** TASK BRIEF **
Copy every line of the data exactly, keeping out any picture.
PROVIDED DATA Start Marker
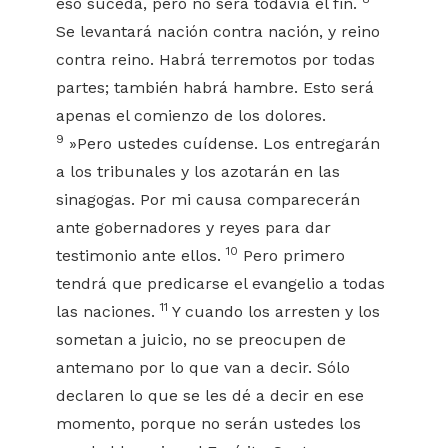
eso suceda, pero no será todavía el fin.
Se levantará nación contra nación, y reino
contra reino. Habrá terremotos por todas
partes; también habrá hambre. Esto será
apenas el comienzo de los dolores.
9
»Pero ustedes cuídense. Los entregarán
a los tribunales y los azotarán en las
sinagogas. Por mi causa comparecerán
ante gobernadores y reyes para dar
10
testimonio ante ellos.
Pero primero
tendrá que predicarse el evangelio a todas
11
las naciones.
Y cuando los arresten y los
sometan a juicio, no se preocupen de
antemano por lo que van a decir. Sólo
declaren lo que se les dé a decir en ese
momento, porque no serán ustedes los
PROVIDED DATA End Marker
** WRITTEN SOLUTION **
eso suceda, pero no será todavía el fin.
Se levantará nación contra nación, y reino
contra reino. Habrá terremotos por todas
partes; también habrá hambre. Esto será
apenas el comienzo de los dolores.
9
»Pero ustedes cuídense. Los entregarán
a los tribunales y los azotarán en las
sinagogas. Por mi causa comparecerán
ante gobernadores y reyes para dar
10
testimonio ante ellos.
Pero primero
tendrá que predicarse el evangelio a todas
11
las naciones.
Y cuando los arresten y los
sometan a juicio, no se preocupen de
antemano por lo que van a decir. Sólo
declaren lo que se les dé a decir en ese
momento, porque no serán ustedes los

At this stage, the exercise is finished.